Collected data:
***

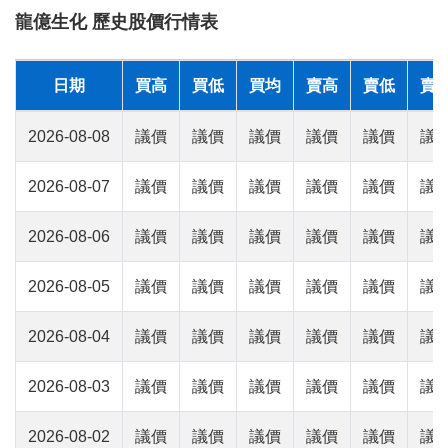
龍億生化 歷史股價行情表
日期
買高
買低
買均
賣高
賣低
賣
2026-08-08
議價
議價
議價
議價
議價
議
2026-08-07
議價
議價
議價
議價
議價
議
2026-08-06
議價
議價
議價
議價
議價
議
2026-08-05
議價
議價
議價
議價
議價
議
2026-08-04
議價
議價
議價
議價
議價
議
2026-08-03
議價
議價
議價
議價
議價
議
2026-08-02
議價
議價
議價
議價
議價
議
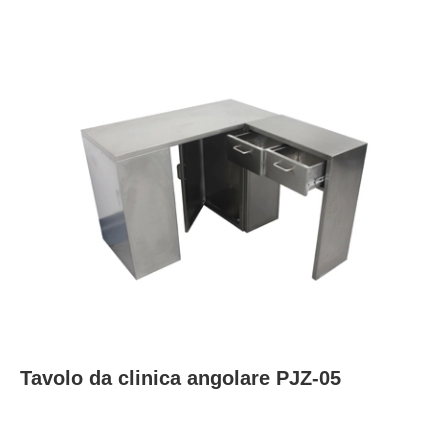
Tavolo da clinica angolare PJZ-05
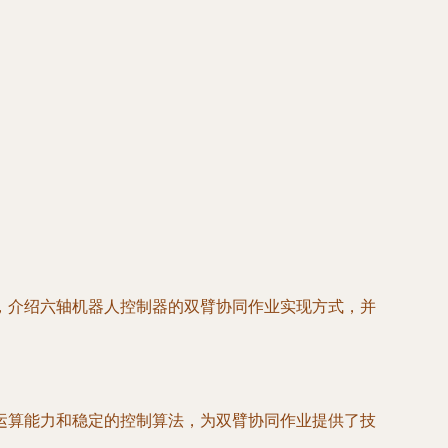
，介绍六轴机器人控制器的双臂协同作业实现方式，并
运算能力和稳定的控制算法，为双臂协同作业提供了技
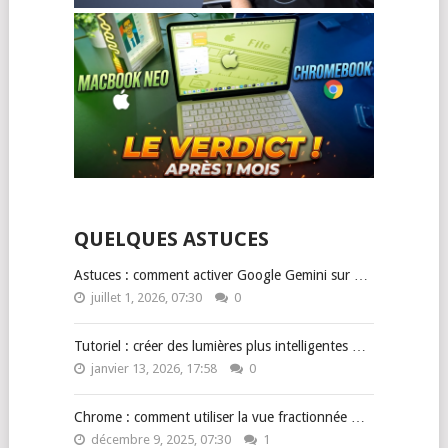
QUELQUES ASTUCES
Astuces : comment activer Google Gemini sur …
juillet 1, 2026, 07:30
0
Tutoriel : créer des lumières plus intelligentes …
janvier 13, 2026, 17:58
0
Chrome : comment utiliser la vue fractionnée …
décembre 9, 2025, 07:30
1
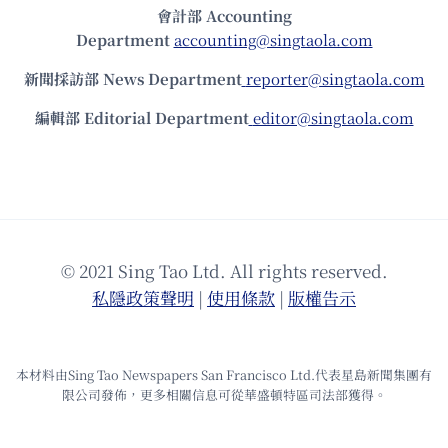
會計部 Accounting
Department
accounting@singtaola.com
新聞採訪部 News Department
reporter@singtaola.com
編輯部 Editorial Department
editor@singtaola.com
© 2021 Sing Tao Ltd. All rights reserved.
私隱政策聲明
|
使⽤條款
|
版權告⽰
本材料由Sing Tao Newspapers San Francisco Ltd.代表星島新聞集團有
限公司發佈，更多相關信息可從華盛頓特區司法部獲得。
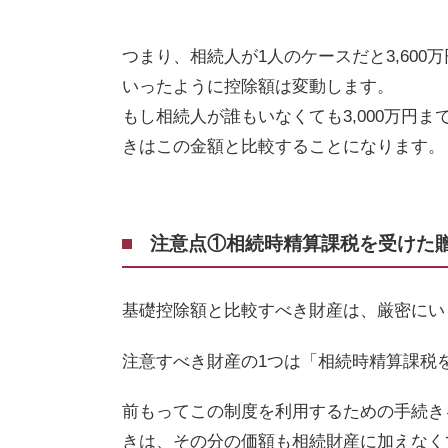
つまり、相続人が
1
人のケースだと
3,600
万
いったように控除額は変動します。
もし相続人が誰もいなくても
3,000
万円ま
きはこの金額と比較することになります。
注意点①相続時精算課税を受けた
基礎控除額と比較すべき財産は、厳密にい
注意すべき財産の1つは「相続時精算課税
前もってこの制度を利用するための手続き
きは、その分の価額も相続財産に加えなく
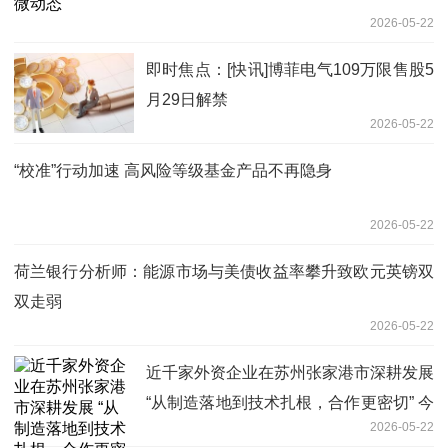
2026-05-22
即时焦点：[快讯]博菲电气109万限售股5
月29日解禁
2026-05-22
“校准”行动加速 高风险等级基金产品不再隐身
2026-05-22
荷兰银行分析师：能源市场与美债收益率攀升致欧元英镑双
双走弱
2026-05-22
近千家外资企业在苏州张家港市深耕发展
“从制造落地到技术扎根，合作更密切” 今
2026-05-22
日播报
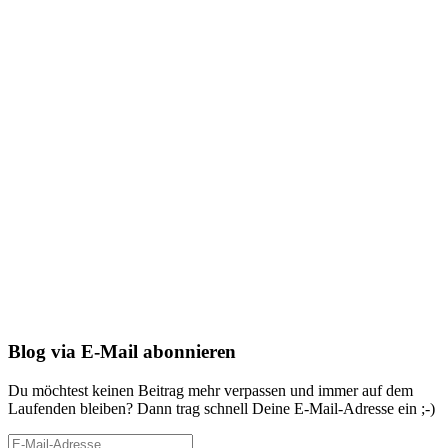
Blog via E-Mail abonnieren
Du möchtest keinen Beitrag mehr verpassen und immer auf dem
Laufenden bleiben? Dann trag schnell Deine E-Mail-Adresse ein ;-)
E-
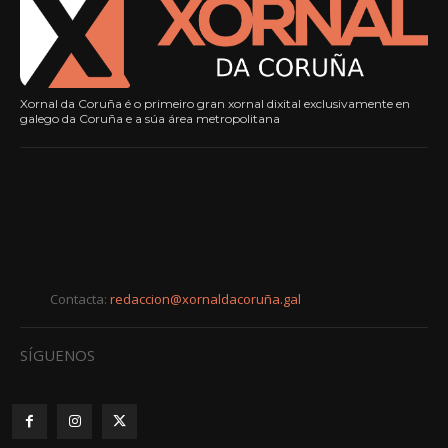
Xornal da Coruña é o primeiro gran xornal dixital exclusivamente en
galego da Coruña e a súa área metropolitana
Contacta:
redaccion@xornaldacoruña.gal
SÍGUENOS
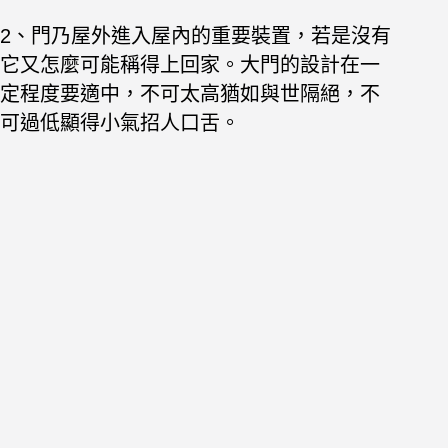
2、門乃屋外進入屋內的重要裝置，若是沒有
它又怎麼可能稱得上回家。大門的設計在一
定程度要適中，不可太高猶如與世隔絕，不
可過低顯得小氣招人口舌。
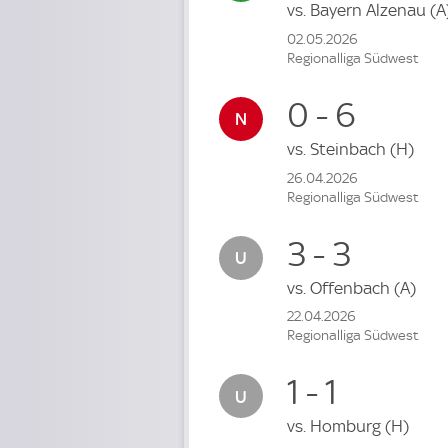
vs.
Bayern Alzenau
(A
02.05.2026
Regionalliga Südwest
0 - 6
vs.
Steinbach
(H)
26.04.2026
Regionalliga Südwest
3 - 3
vs.
Offenbach
(A)
22.04.2026
Regionalliga Südwest
1 - 1
vs.
Homburg
(H)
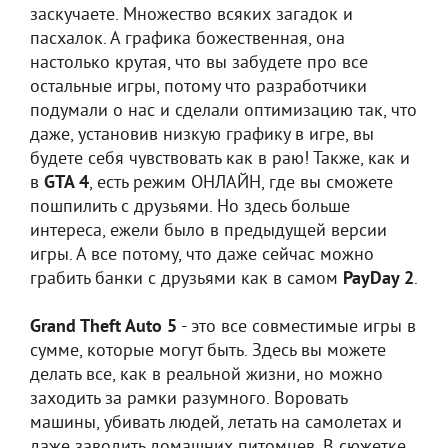
заскучаете. Множество всяких загадок и
пасхалок. А графика божественная, она
настолько крутая, что вы забудете про все
остальные игры, потому что разработчики
подумали о нас и сделали оптимизацию так, что
даже, установив низкую графику в игре, вы
будете себя чувствовать как в раю! Также, как и
в
GTA 4
, есть режим ОНЛАЙН, где вы сможете
пошпилить с друзьями. Но здесь больше
интереса, ежели было в предыдущей версии
игры. А все потому, что даже сейчас можно
грабить банки с друзьями как в самом
PayDay 2
.
Grand Theft Auto 5
- это все совместимые игры в
сумме, которые могут быть. Здесь вы можете
делать все, как в реальной жизни, но можно
заходить за рамки разумного. Воровать
машины, убивать людей, летать на самолетах и
даже заводить домашних питомцев. В сюжетке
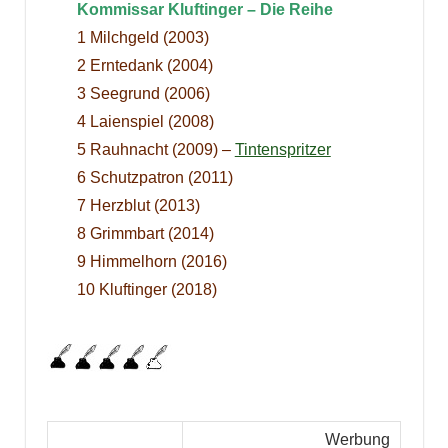
Kommissar Kluftinger – Die Reihe
1 Milchgeld (2003)
2 Erntedank (2004)
3 Seegrund (2006)
4 Laienspiel (2008)
5 Rauhnacht (2009) –
Tintenspritzer
6 Schutzpatron (2011)
7 Herzblut (2013)
8 Grimmbart (2014)
9 Himmelhorn (2016)
10 Kluftinger (2018)
Werbung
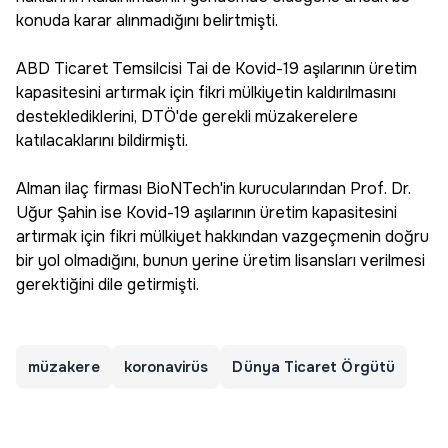
konuda karar alınmadığını belirtmişti.
ABD Ticaret Temsilcisi Tai de Kovid-19 aşılarının üretim
kapasitesini artırmak için fikri mülkiyetin kaldırılmasını
desteklediklerini, DTÖ'de gerekli müzakerelere
katılacaklarını bildirmişti.
Alman ilaç firması BioNTech'in kurucularından Prof. Dr.
Uğur Şahin ise Kovid-19 aşılarının üretim kapasitesini
artırmak için fikri mülkiyet hakkından vazgeçmenin doğru
bir yol olmadığını, bunun yerine üretim lisansları verilmesi
gerektiğini dile getirmişti.
müzakere
koronavirüs
Dünya Ticaret Örgütü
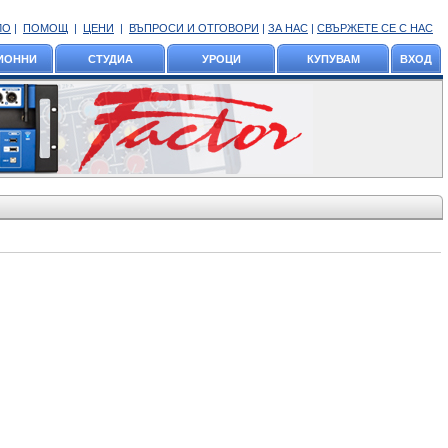
ЛО
|
ПОМОЩ
|
ЦЕНИ
|
ВЪПРОСИ И ОТГОВОРИ
|
ЗА НАС
|
СВЪРЖЕТЕ СЕ С НАС
ИОННИ
СТУДИА
УРОЦИ
КУПУВАМ
ВХОД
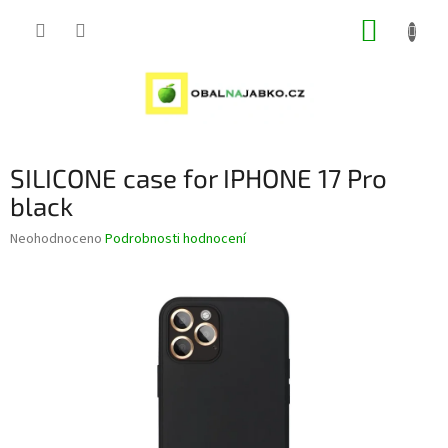
Přejít
NÁKUP
na
obsah
KOŠÍK
SILICONE case for IPHONE 17 Pro
black
Průměrné
Neohodnoceno
Podrobnosti hodnocení
hodnocení
produktu
je
0,0
z
5
hvězdiček.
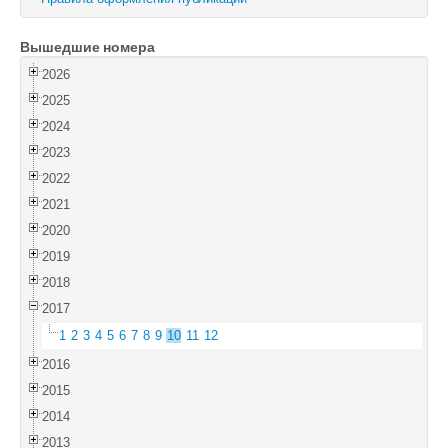
Войти
Вышедшие номера
2026
2025
2024
2023
2022
2021
2020
2019
2018
2017
1
2
3
4
5
6
7
8
9
10
11
12
2016
2015
2014
2013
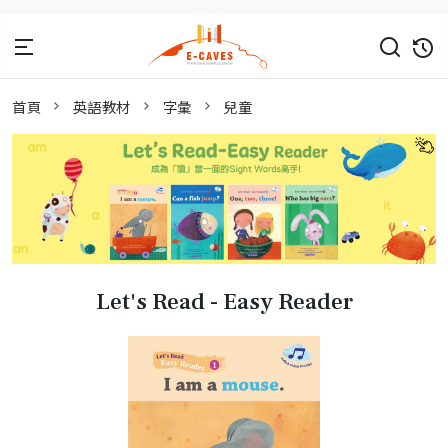
首頁
英語教材
字彙
兒童
Let's Read - Easy Reader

***

Requirement:
Working through the records, find each line containing the word "Kovid" and copy it.

Task result:
ABD Ticaret Temsilcisi Tai de Kovid-19 aşılarının üretim
Uğur Şahin ise Kovid-19 aşılarının üretim kapasitesini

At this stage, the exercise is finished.